**Problem requirements**
Begin your copy at the line holding "UNILAD Tech (200, 1823)" and end it at the last line of the listing. Keep every line exact and leave out the pictures.
####
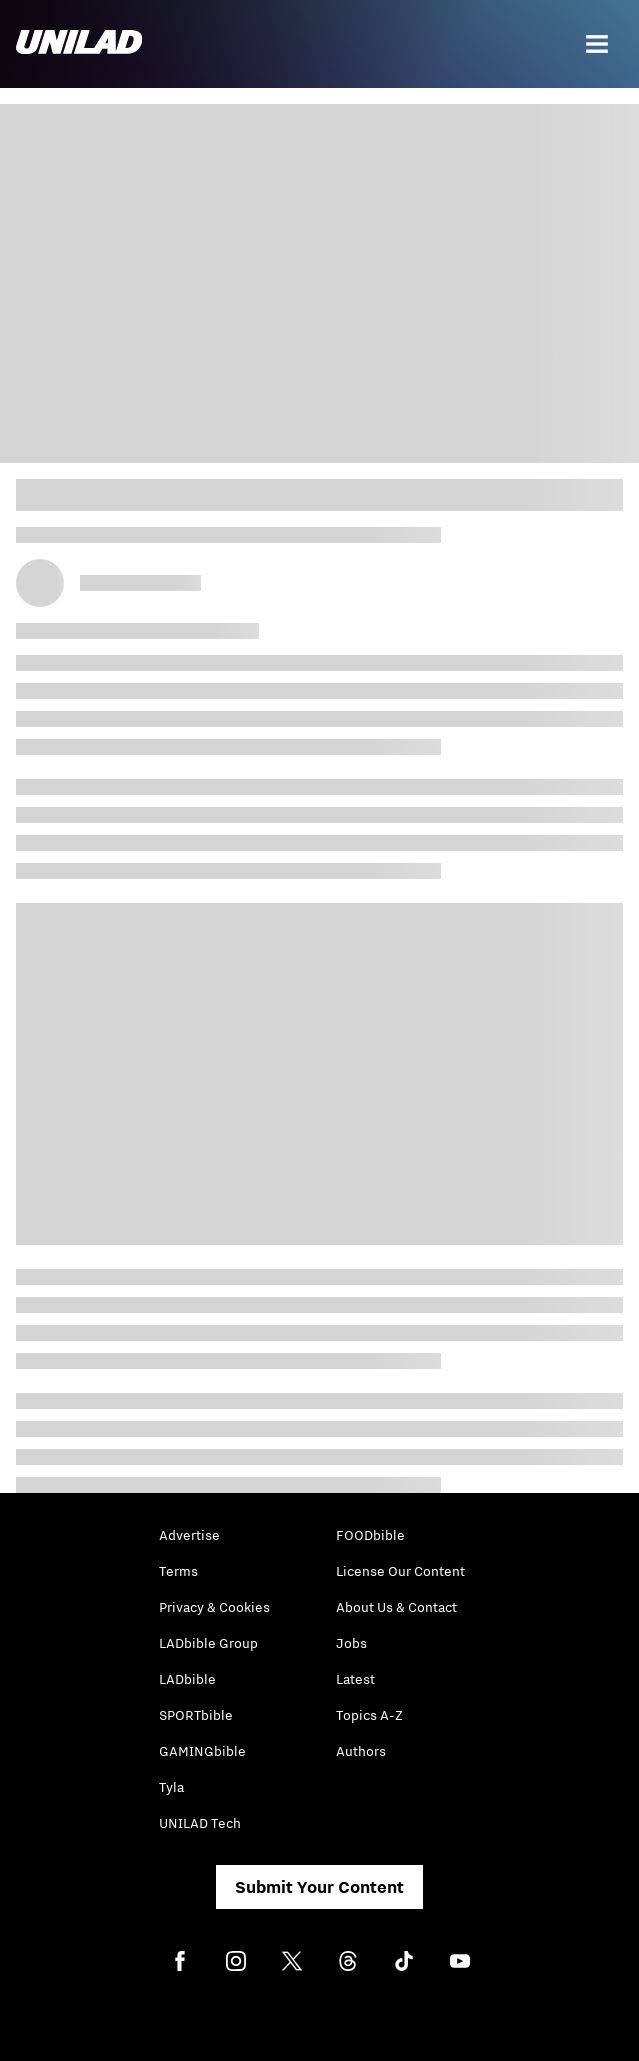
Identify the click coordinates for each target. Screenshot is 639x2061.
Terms (178, 1571)
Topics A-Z (369, 1715)
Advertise (189, 1535)
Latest (355, 1679)
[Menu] (597, 44)
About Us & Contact (396, 1607)
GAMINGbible (202, 1751)
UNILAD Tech (200, 1823)
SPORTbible (196, 1715)
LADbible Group (208, 1643)
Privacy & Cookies (214, 1607)
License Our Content (400, 1571)
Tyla (171, 1787)
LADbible (187, 1679)
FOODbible (370, 1535)
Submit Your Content (319, 1887)
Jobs (351, 1643)
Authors (361, 1751)
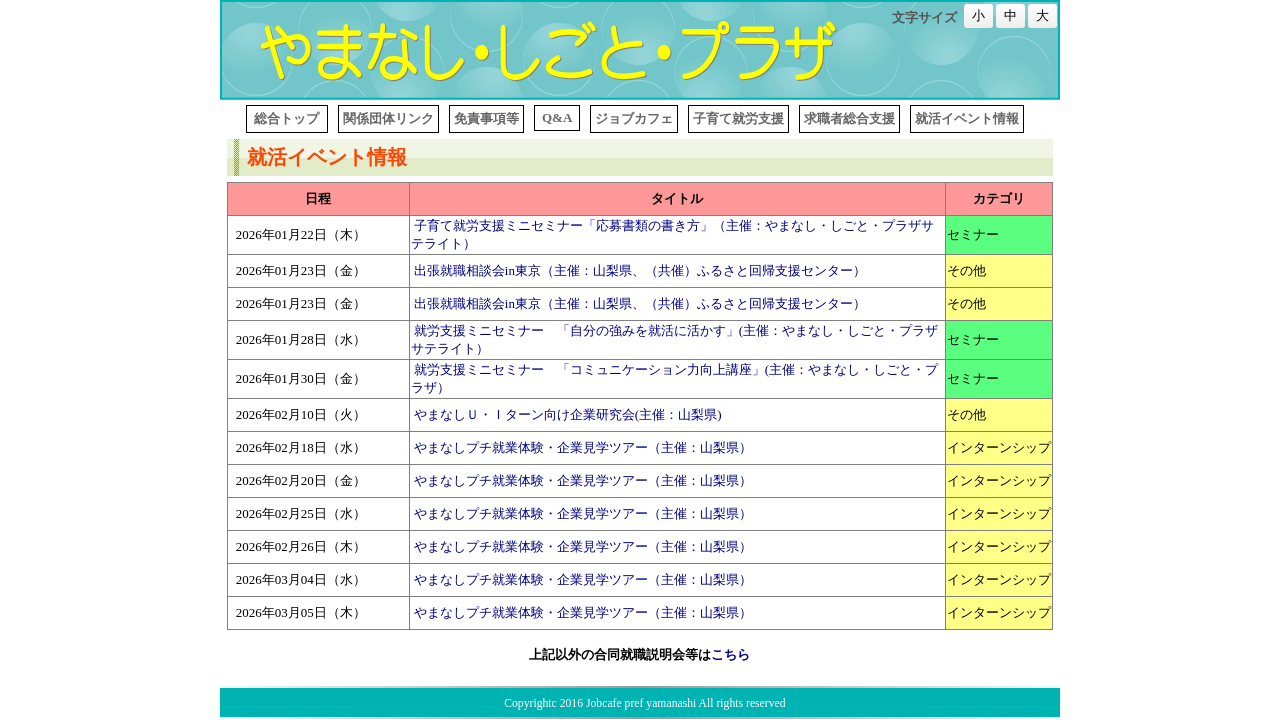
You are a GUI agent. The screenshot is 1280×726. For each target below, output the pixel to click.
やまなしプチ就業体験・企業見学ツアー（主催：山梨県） (583, 447)
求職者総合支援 (849, 118)
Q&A (557, 117)
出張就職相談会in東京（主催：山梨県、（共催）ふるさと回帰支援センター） (640, 270)
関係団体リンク (388, 118)
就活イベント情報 (967, 118)
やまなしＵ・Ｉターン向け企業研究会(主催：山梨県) (568, 414)
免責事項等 (486, 118)
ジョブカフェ (634, 118)
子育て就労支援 (738, 118)
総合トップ (287, 118)
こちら (730, 654)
####
**Written response**
UNILAD Tech (200, 1823)
SPORTbible (196, 1715)
LADbible Group (208, 1643)
Privacy & Cookies (214, 1607)
License Our Content (400, 1571)
Tyla (171, 1787)
LADbible (187, 1679)
FOODbible (370, 1535)
Submit Your Content (319, 1887)
Jobs (351, 1643)
Authors (361, 1751)
You are a GUI agent. The screenshot is 1280×726. For each target below, output the pixel to click.
やまなしプチ就業体験・企業見学ツアー（主催：山梨県） (583, 447)
求職者総合支援 (849, 118)
Q&A (557, 117)
出張就職相談会in東京（主催：山梨県、（共催）ふるさと回帰支援センター） (640, 270)
関係団体リンク (388, 118)
就活イベント情報 (967, 118)
やまなしＵ・Ｉターン向け企業研究会(主催：山梨県) (568, 414)
免責事項等 (486, 118)
ジョブカフェ (634, 118)
子育て就労支援 (738, 118)
総合トップ (287, 118)
こちら (730, 654)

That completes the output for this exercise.